But admitting that an insult has been offered to the British people, in the force put upon the persons of British subjects, and more especially of the superintendent of the British commerce, there are other considerations to be taken into account by a rational and civilized state besides the mere consideration of the shortest way to avenge that insult. It may be said that if the Chinese do not wish for our trade we have no right to force it upon them: and it may be said also, with a good colour of truth, that the supply even of all the British empire with tea is but a part of the Chinese trade in tea (considering the vast supplies of that article required by the eastern parts of Europe and vast tracts of Northern Asia), and consequently the Chinese might not be disposed to make any great sacrifice to retain the British trade; moreover that there are the Americans ready to avail themselves of our quarrel with the Chinese to become the instruments of supplying all the British dominions with tea. But all this is no answer to the objection. It is undeniable that for two hundred years the Chinese have not only permitted but encouraged us to trade with them; and we are not bound, as it seems to us, by any law either of God or man, when an individual or a nation has opened a

shop, and we, among others, have entered that shop, to submit to be, not civilly informed that the shopkeeper does not wish for our custom, but driven out with kicks and hootings, for no other pretence than that a relation of ours, over whose actions we have no complete control, though whatever control we might have has been exercised to prevent the act in question, has done some act which has displeased the shopkeeper. So far from submitting tamely to such treatment from the shopkeeper, we should most unquestionably turn upon him and give him a drubbing that he should remember to the last day of his natural life, and that should be to all such as he a lesson of good government and good manners to all time. Let us suppose that we send out a squadron, —that we take the most efficient plan to make known to the Celestial Court itself that we deem ourselves insulted, and mean to have reparation for the insult, that we sail up the Yellow Sea to the point nearest to Pekin; that we "single out the vital part of our adversary, and the point of "it which is most exposed; that in that vulnerable heart we plant our dagger, so that the remotest limb shall quiver "with the shock." Supposing all this, it behoves us also to consider what will be the consequences when the vibrations of that shock have passed away. We might, to be sure, perhaps without very great difficulty, effect a revolution in China. The Chinese are by no means reconciled to the Tartar yoke. We might pull down the Tartar and set a Chinaman in his place, but then, how long would the Chinaman remain? When you once begin to pull down an elderly edifice, there is no saying where you are to stop. And so we arrive at the point in the circle where we were some pages back,—viz. that we should incur a terrible responsibility by disturbing the governing forces that at present act upon the Chinese people.
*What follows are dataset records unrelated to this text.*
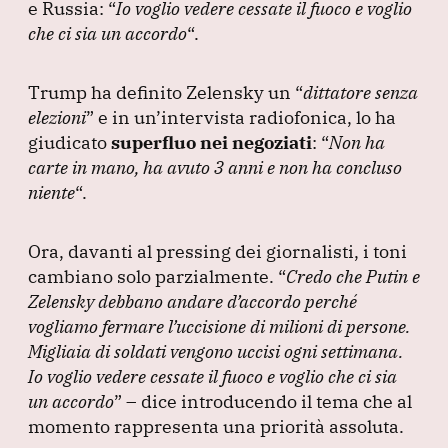
e Russia:
“
Io voglio vedere cessate il fuoco e voglio
che ci sia un accordo
“.
Trump ha definito Zelensky un
“
dittatore senza
elezioni
”
e in un’intervista radiofonica, lo ha
giudicato
superfluo nei negoziati
:
“
Non ha
carte in mano, ha avuto 3 anni e non ha concluso
niente
“.
Ora, davanti al pressing dei giornalisti, i toni
cambiano solo parzialmente.
“
Credo che Putin e
Zelensky debbano andare d’accordo perché
vogliamo fermare l’uccisione di milioni di persone.
Migliaia di soldati vengono uccisi ogni settimana.
Io voglio vedere cessate il fuoco e voglio che ci sia
un accordo
”
– dice introducendo il tema che al
momento rappresenta una priorità assoluta.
Nevertheless we are inclined to think that the latter course would be, upon the whole, the best; and the course which a ruler or minister at once bold and able, resolute and wary, would adopt. We should send out a fleet and army (a draft of troops from India would probably be sufficient), land as near to Pekin as possible; distribute manifestoes everywhere as we advanced, that we do not mean to plunder the property

of the Chinese, or to interfere in the least with the Chinese laws and institutions; that our sole quarrel is with the Tartar invaders; and our object to place a Chinese on the throne instead of a Tartar; and to restore to China whatever of her institutions or customs, abolished by the Tartars, she wished to have restored. We should march to Pekin, pluck the Tartar from his throne, place a Chinaman in his seat, and make the sole condition of giving him his empire that he would sanction free trade with all the world. We think that all this might be done at less expense than a paltry peddling indecisive measure would cost, especially if we take into account the consequences of these inefficient measures, which, like everything at first cheap and bad, are always the most expensive in the end. It seems probable, from the following account of certain secret political associations in China that the work of overturning the Tartar government would not be a difficult one. In fact the fear of something of this kind is said to be at the bottom of the extraordinary jealousy of foreign intercourse entertained by the Tartar government of China.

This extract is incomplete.